Updated 21 February 2019
We carried out this announced inspection on 16 January 2019 under Section 60 of the Health and Social Care Act 2008 as part of our regulatory functions. We planned the inspection to check whether the registered provider was meeting the legal requirements in the Health and Social Care Act 2008 and associated regulations. The inspection was led by a CQC inspector who was supported by a specialist dental adviser.
To get to the heart of patients’ experiences of care and treatment, we always ask the following five questions:
• Is it safe?
• Is it effective?
• Is it caring?
• Is it responsive to people’s needs?
• Is it well-led?
These questions form the framework for the areas we look at during the inspection.
Our findings were:
Are services safe?
We found that this practice was providing safe care in accordance with the relevant regulations.
Are services effective?
We found that this practice was providing effective care in accordance with the relevant regulations.
Are services caring?
We found that this practice was providing caring services in accordance with the relevant regulations.
Are services responsive?
We found that this practice was providing responsive care in accordance with the relevant regulations.
Are services well-led?
We found that this practice was providing well-led care in accordance with the relevant regulations.
Background
Portman Healthcare – Courtrai House is in Henley on Thames and provides NHS and private treatment to patients of all ages.
There is level access for people who use wheelchairs and those with pushchairs via a ramp at the front of the practice. Car parking spaces, including space for blue badge holders, are available near the practice. We noted bays for disabled patients parking spaces were not marked.
The dental team includes five dentists, one orthodontist, one oral surgeon, four nurses, one decontamination assistant, three dental hygienists, two receptionists, one treatment coordinator and a practice manager from another practice who is supporting the practice while the provider recruits a practice manager. The practice has four treatment rooms.
The practice is owned by a company and as a condition of registration must have a person registered with the Care Quality Commission as the registered manager. Registered managers have legal responsibility for meeting the requirements in the Health and Social Care Act 2008 and associated regulations about how the practice is run.
At the time of the inspection the practice did not have a registered manager in post. We were advised the provider is in the process of recruiting a manager.
On the day of our inspection we collected eight CQC comment cards filled in by patients and obtained the views of 15 other patients.
During the inspection we spoke with two dentists, a hygienist, decontamination assistant treatment coordinator, nurse, receptionist, the caretaker practice manager and compliance facilitator. We looked at practice policies and procedures and other records about how the service is managed.
The practice is open Monday, and Wednesday 8am to 8pm, Tuesday, Thursday and Friday 8am to 5pm and alternate Saturdays 9am to 1pm.
Our key findings were:
- The practice appeared clean and well maintained.

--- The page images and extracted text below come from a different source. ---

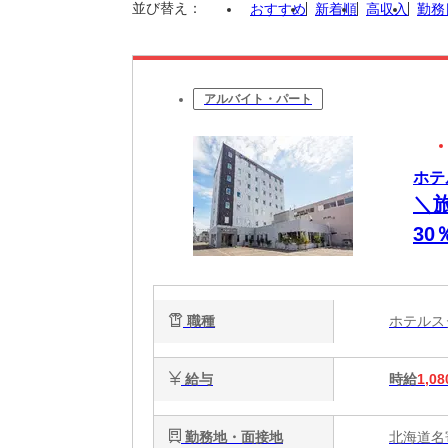
並び替え：
おすすめ
新着順
高収入
勤務
アルバイト・パート
ホテ
＼
30
日
フ
職種
ホテル
給与
時給
1,08
勤務地・面接地
北海道名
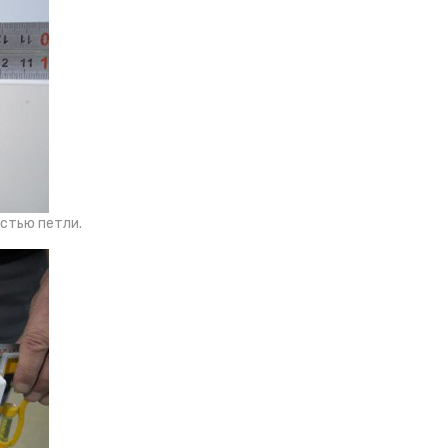
астью петли.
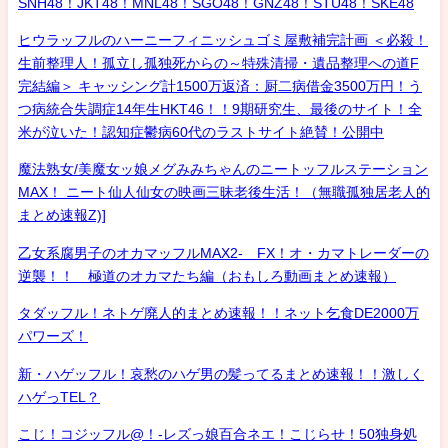
SNH48！JKT48！MNL48！SGO48！GNZ48！STU48！SKE48
ヒウラッフルのハーニーフィニッシュゴミ屋敷補完計画 ＜必殺！
生前整理人！孤立し孤独死からの～特殊清掃・遺品整理への道F
完結編＞ キャッシング計1500万返済：厨二病借金3500万円！う
つ病統合失調症14年生HKT46！！9期研究生、最後のサイト！全
米が泣いた！認知症鬱病60代のラストサイト絶賛！公開中
魔法熟女/美魔女ッ娘メグみみちゃんのニートッフルステーション
MAX！ ニート仙人仙女の映画三昧老後生活！（無職孤独居老人的
まとめ速報Z)]
乙女系腐男子のオカマッフルMAX2- FX！オ・カマトレーダーの
逆襲！！ 極道のオカマたち編（おもしろ動画まとめ速報）
タダッフル！ネトゲ廃人的まとめ速報！！ネット乞食DE2000万
パワーズ！
新・ハゲッフル！哀愁のハゲ男の髪ってるまとめ速報！！激しく
ハゲっTEL？
こじ！コジッフル@！-レズっ娘百合ネエ！こじらせ！50独身処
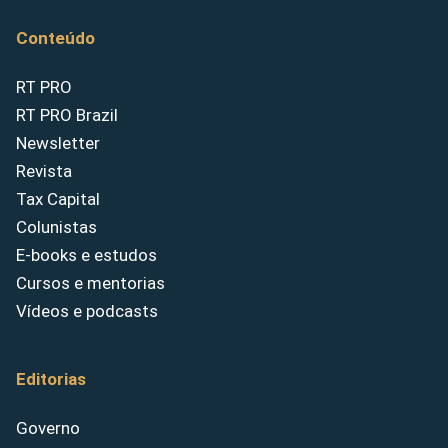
Conteúdo
RT PRO
RT PRO Brazil
Newsletter
Revista
Tax Capital
Colunistas
E-books e estudos
Cursos e mentorias
Vídeos e podcasts
Editorias
Governo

- The practice had infection control procedures which reflected published guidance.
- Staff knew how to deal with emergencies. Appropriate medicines and life-saving equipment were available.
- The practice had systems to help them manage risk but improvements were required.
- The practice had suitable safeguarding processes and staff knew their responsibilities for safeguarding adults and children.
- The practice had staff recruitment procedures but improvements were required.
- The clinical staff provided patients’ care and treatment in line with current guidelines.
- Staff treated patients with dignity and respect and took care to protect their privacy and personal information.
- The practice was providing preventive care and supporting patients to ensure better oral health.
- The appointment system met patients’ needs.
- The practice did not have effective leadership and culture of continuous improvement.
- Staff felt involved and supported and worked well as a team.
- The practice asked staff and patients for feedback about the services they provided.
- The practice dealt with complaints positively but records were not effectively maintained.
- The practice had suitable information governance arrangements.
- Improvements were required to many areas of the practice.
There were areas where the provider could make improvements. They should:
- Review the practice’s system for recording, investigating and reviewing incidents or significant events with a view to preventing further occurrences and ensuring that improvements are made as a result.
- Review the practice's current performance review systems and have an effective process established for the on-going assessment and supervision of all staff.
- Review the practice's responsibilities to take into account the needs of patients with disabilities and to comply with the requirements of the Equality Act 2010. Namely the availability of a hearing loop for hearing aid wearers.
- Review the practice's protocols and procedures to ensure staff are up to date with their mandatory training and their continuing professional development.